Pilgrim Gov. William Bradford of the Plymouth Colony surely did not intend a pluralistic feast when he proclaimed a three-day Thanksgiving celebration in October 1621. Nonetheless, that first Thanksgiving brought together the 50 (of 102) Mayflower Pilgrims who had survived their first year in America and 90 or so Wampanoag Indians.
The celebration built on a relationship with the Indians that had begun only in March. The Wampanoags enhanced the feast with their abundant food, including wild turkeys and pumpkins, but probably not with their faith.
Whatever Bradford's intent, the first Thanksgiving was in fact a pluralistic celebration. The Wampanoags were of course not Christian. They were one of numerous tribes in the Plymouth Bay area belonging to the Algonquin language group that stretched from Canada to South Carolina and as far west as today's Wisconsin.
"Wampanoag" means land of the first light, or land where the sun comes up first. They had their own culture, spirituality, ways of worship and ceremonial lands. They thanked God as they knew God and in their own way.
Although Bradford and the Pilgrims were grateful for the Wampanoags' help, and ate turkey and squash with them, they were not so grateful for their religion and spirituality. Bradford's colleague, Miles Standish, is remembered as a man with a musket in one hand and a Bible in the other. The Indians experienced both as weapons for dominating and controlling them.
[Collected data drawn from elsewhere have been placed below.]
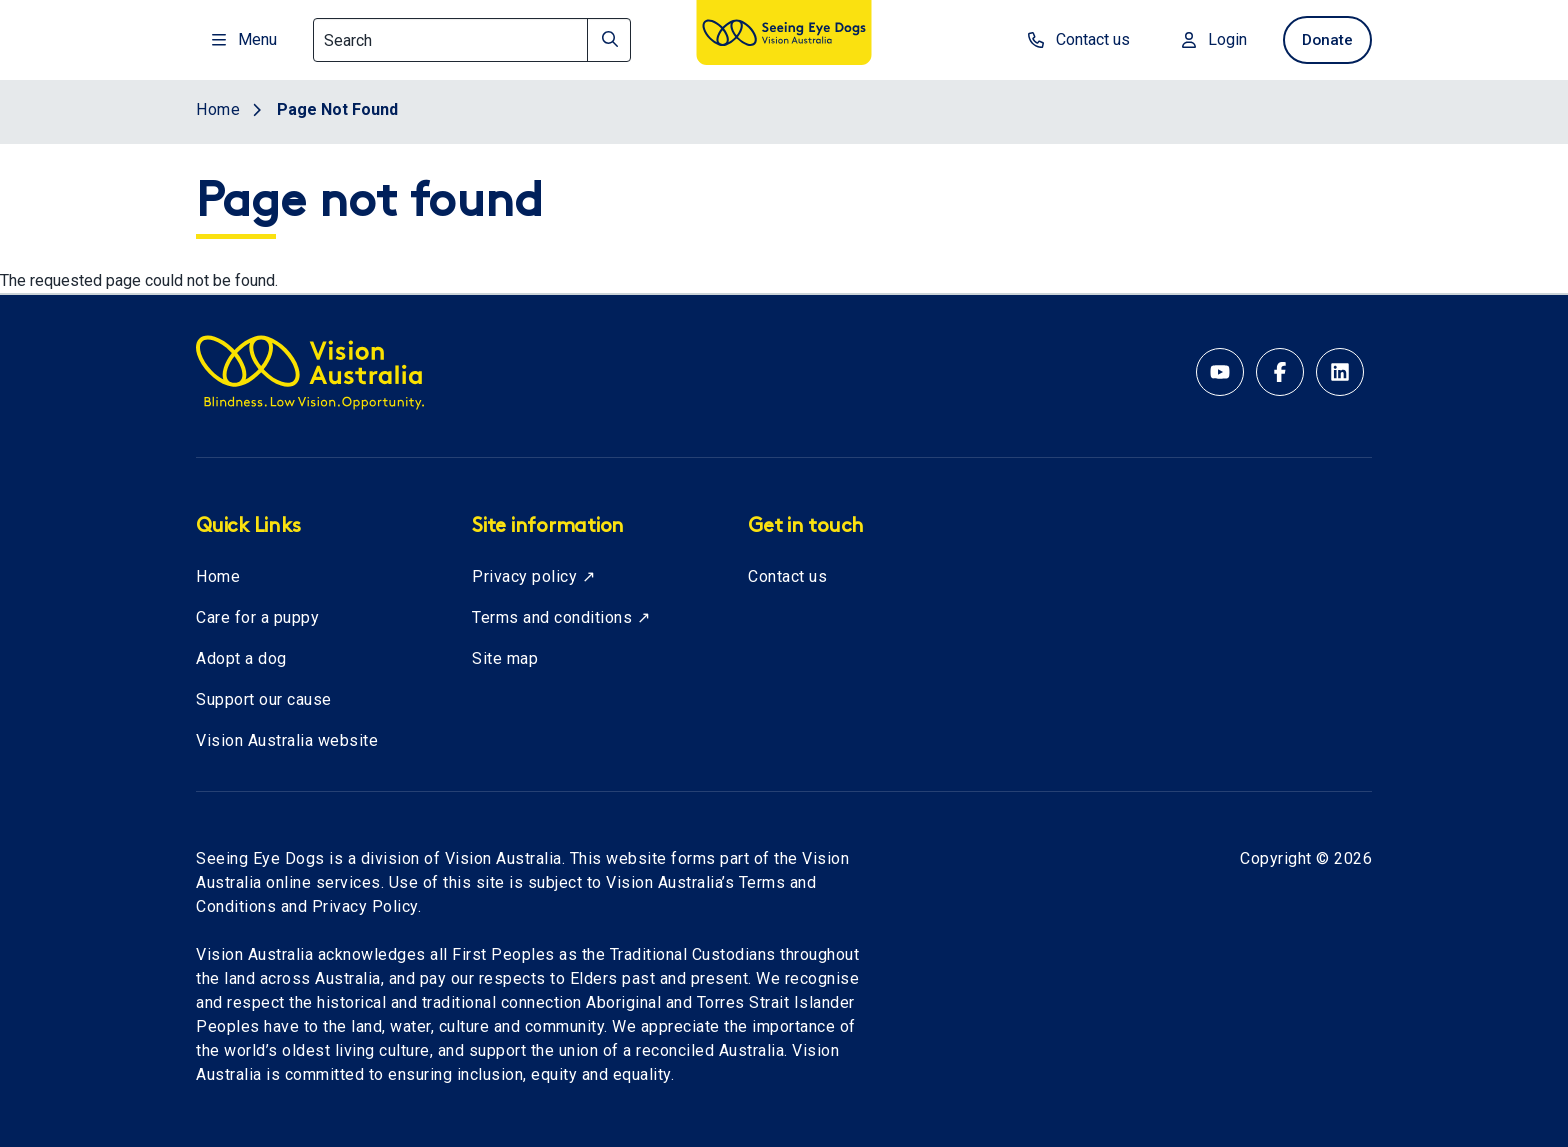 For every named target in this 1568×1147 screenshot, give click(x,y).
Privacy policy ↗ (533, 576)
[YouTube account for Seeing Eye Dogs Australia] (1220, 372)
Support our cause (264, 699)
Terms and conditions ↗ (561, 617)
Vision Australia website (287, 740)
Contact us (787, 576)
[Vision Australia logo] (784, 36)
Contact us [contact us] (1071, 39)
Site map (505, 658)
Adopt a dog (241, 658)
The settlers had left England for religious freedom, but only for their own version of religion. They occupied the Native Americans' land and sought to impose their beliefs on them. The Pilgrims were not pluralists, Thanksgiving meals together notwithstanding.
George Washington may have been thinking pluralistically when he proclaimed Nov. 26, 1789, the first national Thanksgiving Day. He headed a union of Congregational New Englanders, Quaker Pennsylvanians, Catholic Marylanders, Anglican Virginians, Masonic Deists like Thomas Jefferson and himself, and humanist thinkers like Benjamin Franklin. The celebration didn't take hold, so its observance across the nation was spotty until Abraham Lincoln, at the urging of Sarah Josepha Hale, revived the custom and fixed the fourth Thursday of November as the annual date. Congress confirmed that timing in 1941.
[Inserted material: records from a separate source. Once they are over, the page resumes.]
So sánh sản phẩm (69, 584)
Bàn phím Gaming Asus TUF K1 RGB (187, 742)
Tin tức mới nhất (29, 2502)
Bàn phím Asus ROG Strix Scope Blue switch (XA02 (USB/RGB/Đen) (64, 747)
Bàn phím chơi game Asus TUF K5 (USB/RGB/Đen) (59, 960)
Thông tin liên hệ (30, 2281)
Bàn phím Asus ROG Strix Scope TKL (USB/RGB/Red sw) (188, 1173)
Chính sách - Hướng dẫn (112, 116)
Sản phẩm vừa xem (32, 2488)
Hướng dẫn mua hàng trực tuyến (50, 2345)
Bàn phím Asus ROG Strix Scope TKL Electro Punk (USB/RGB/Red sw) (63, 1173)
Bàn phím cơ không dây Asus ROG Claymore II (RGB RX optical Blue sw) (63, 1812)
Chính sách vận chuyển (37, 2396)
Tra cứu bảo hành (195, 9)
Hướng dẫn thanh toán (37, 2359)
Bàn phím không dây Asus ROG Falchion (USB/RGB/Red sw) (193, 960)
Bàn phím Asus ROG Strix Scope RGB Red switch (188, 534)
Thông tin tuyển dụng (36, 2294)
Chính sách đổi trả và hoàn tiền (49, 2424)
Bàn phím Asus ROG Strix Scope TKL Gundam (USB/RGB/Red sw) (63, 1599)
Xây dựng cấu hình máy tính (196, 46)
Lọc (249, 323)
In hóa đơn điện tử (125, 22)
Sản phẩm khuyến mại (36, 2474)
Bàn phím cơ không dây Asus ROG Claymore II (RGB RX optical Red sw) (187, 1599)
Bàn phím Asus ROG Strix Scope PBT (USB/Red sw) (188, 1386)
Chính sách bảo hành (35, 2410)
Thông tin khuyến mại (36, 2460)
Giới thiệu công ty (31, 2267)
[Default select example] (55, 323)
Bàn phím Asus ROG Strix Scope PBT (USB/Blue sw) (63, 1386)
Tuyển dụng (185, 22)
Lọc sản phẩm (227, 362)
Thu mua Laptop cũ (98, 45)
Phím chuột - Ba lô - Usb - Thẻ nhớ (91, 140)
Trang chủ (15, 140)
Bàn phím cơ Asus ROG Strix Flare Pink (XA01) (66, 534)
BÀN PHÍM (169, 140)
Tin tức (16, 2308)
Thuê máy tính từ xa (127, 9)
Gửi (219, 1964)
Today, many Americans still hesitate to thank God for our religious plurality and avoid celebrating it together. The Supreme Court and other judicial bodies are resented for decisions that challenge the presumption that "America is a Christian nation." We have the freedom to worship God according to our conscience and tradition but, like Miles Standish, too many of us worry about the way others exercise that same freedom. "God bless America" means our God, our America.
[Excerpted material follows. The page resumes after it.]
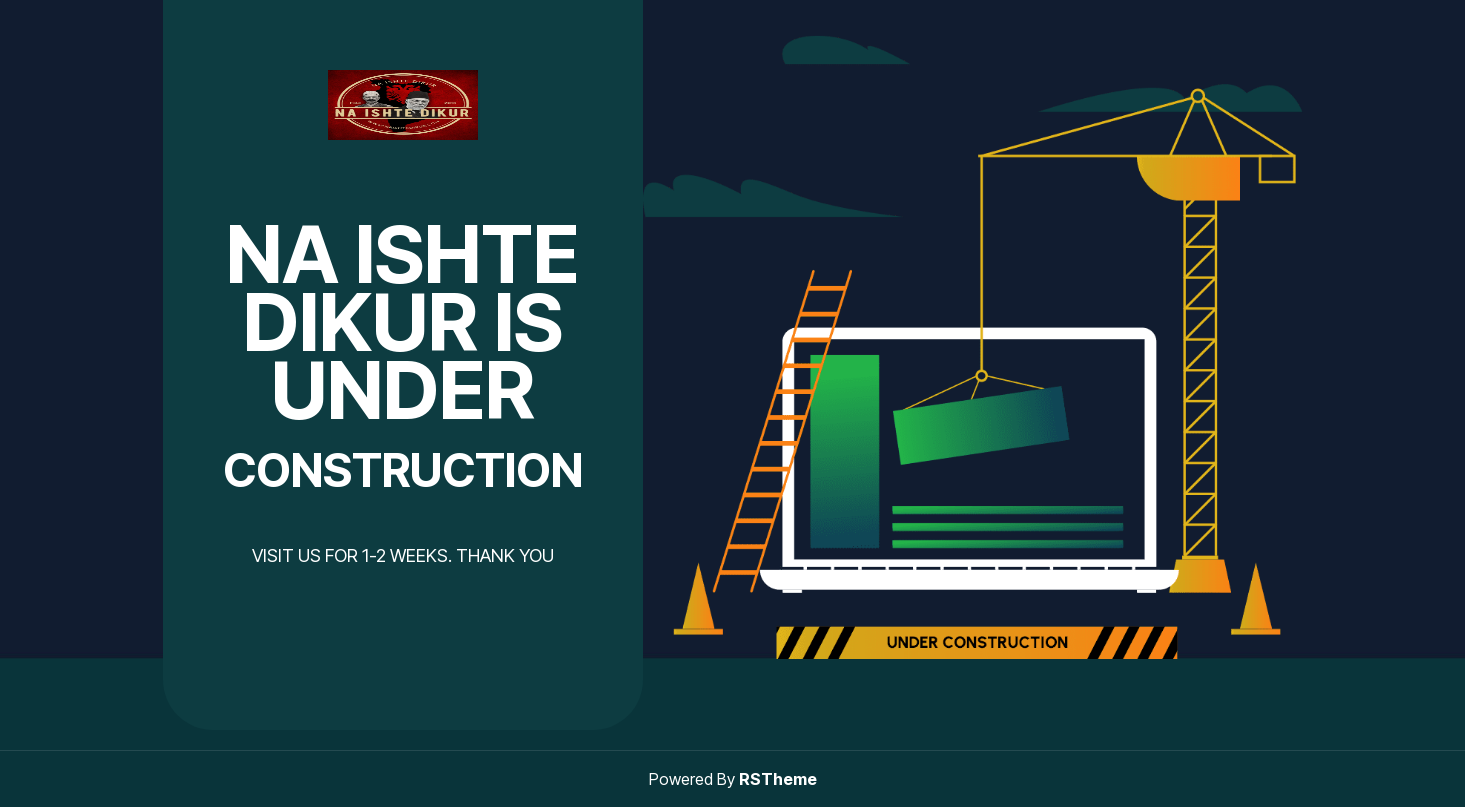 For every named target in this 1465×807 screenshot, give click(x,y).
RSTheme (778, 779)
Nonetheless, Thanksgiving this year will bring together many people of various faith traditions. In my experience this has meant mainly gatherings of Christians -- different denominations but still Christians. But in some places it is Christians, Muslims, Jews and others.
We need to grow more comfortable with the world's religious plurality and our nation's. Whatever our own faith tradition, we need to recognize that pluralism is part of the Creator's gift to us. Then we will give thanks for that heritage with as much gusto as we give thanks for our turkey and pumpkin pie.